Saia Inc (SAIA) is not a strong buy at the moment for a beginner investor with a long-term horizon. While the stock has potential upside based on analyst ratings and hedge fund activity, the recent financial performance, declining shipment metrics, and insider selling suggest caution. The technical indicators are mixed, and there are no strong proprietary trading signals today to justify immediate action.
The stock's MACD is negative and expanding downward (-3.604), indicating bearish momentum. RSI is at 25.633, which is neutral but approaching oversold territory. Moving averages are bullish (SMA_5 > SMA_20 > SMA_200), but the stock is trading below key support levels (S1: 368.608, Current Price: 360.99). This suggests a potential for further downside in the short term.

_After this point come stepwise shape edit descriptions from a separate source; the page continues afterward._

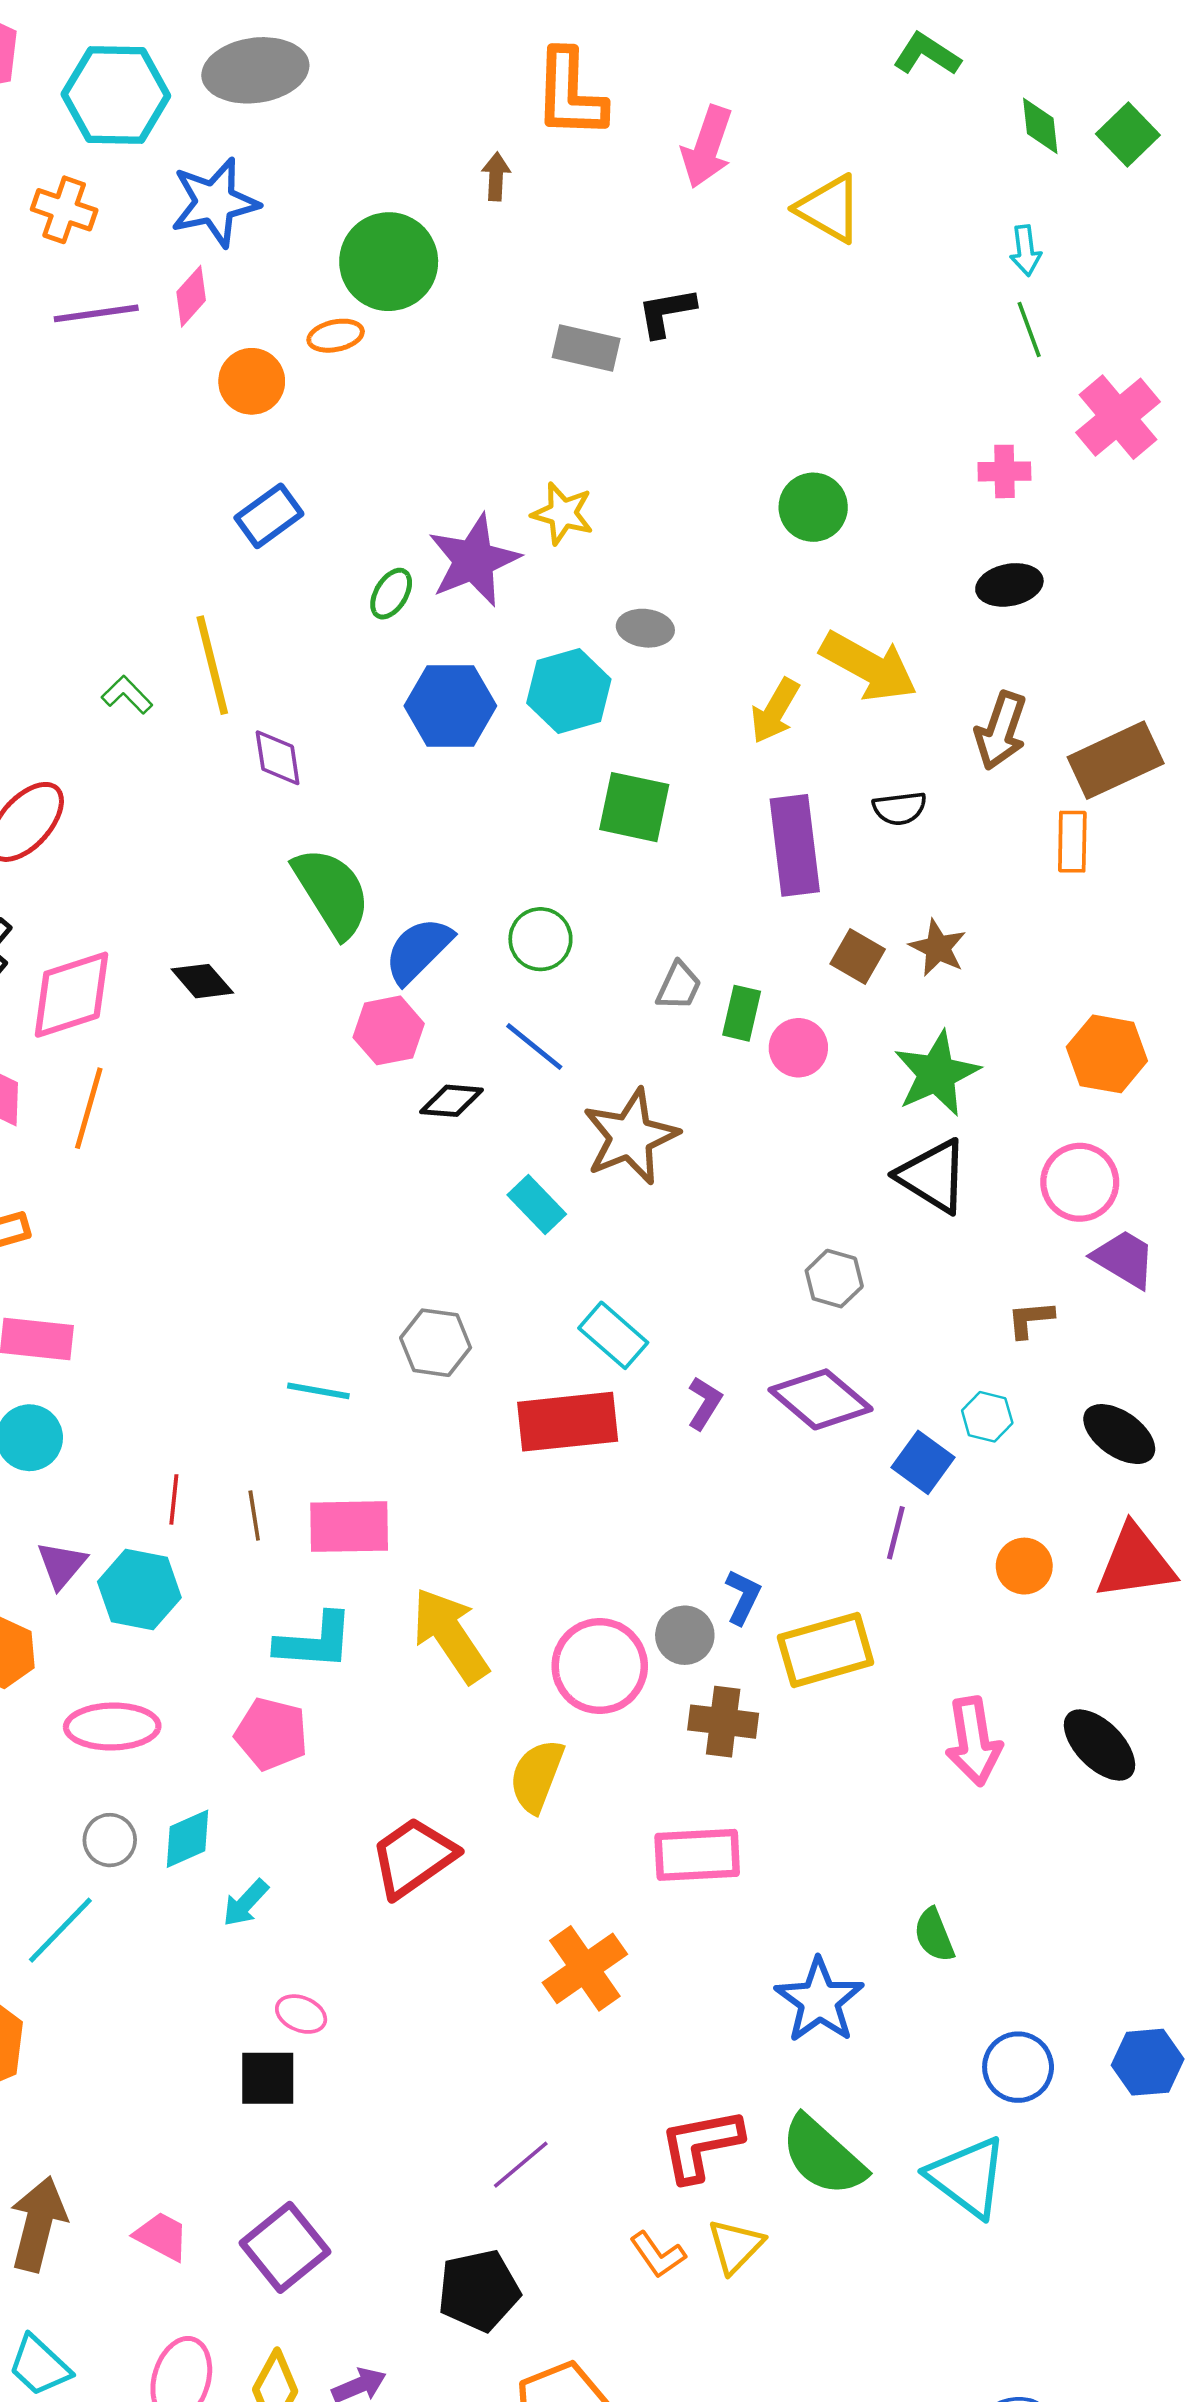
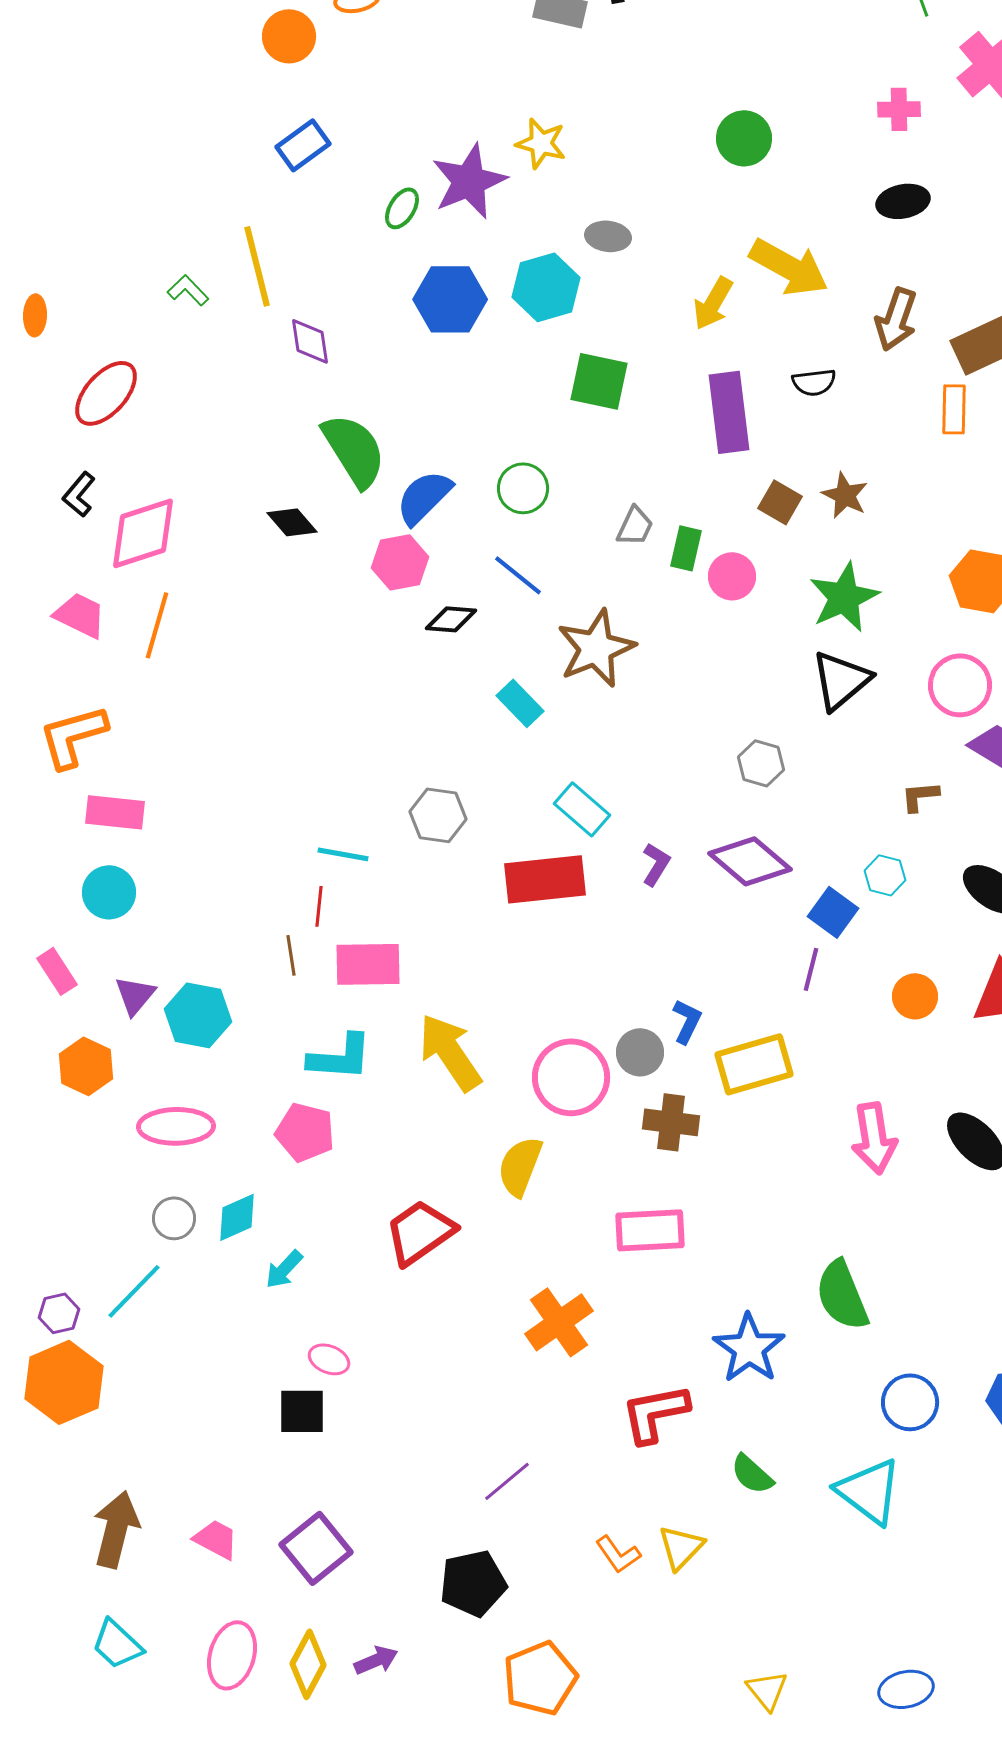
black diamond: (202, 981) -> (292, 522), moved
black triangle: (933, 1176) -> (841, 680), turned 48
red line: (174, 1499) -> (319, 906), moved
green semicircle: (934, 1935) -> (842, 1295), size x1.6
red L-shape: (701, 2145) -> (655, 1413), moved
green semicircle: (823, 2156) -> (752, 1474), size x0.6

Analysts have raised price targets significantly, with some as high as $500, citing Saia's strong infrastructure and recovery potential in the freight cycle.
Hedge funds are aggressively buying, with a 1241.86% increase in buying activity over the last quarter.
Insiders are selling heavily, with a 1875.02% increase in selling activity over the last month.
Weak shipment data in January and February 2026, with declines in tonnage and weight per shipment, indicating operational inefficiencies.
The stock price has dropped significantly (-8.84% in regular market and -1.08% in pre-market), reflecting negative sentiment.
In 2025/Q4, revenue grew marginally by 0.13% YoY to $789.95M, but net income dropped sharply by -37.56% YoY to $47.52M. EPS also declined by -37.46% YoY to $1.77, and gross margin fell by -2.91% YoY to 64.39%. These metrics indicate a challenging financial environment.
Analysts are generally optimistic, with multiple firms raising price targets (e.g., Jefferies to $500, UBS to $493). However, ratings range from Neutral to Buy, reflecting mixed confidence. Analysts highlight Saia's strong infrastructure and potential for recovery, but also note concerns about costs and operational challenges.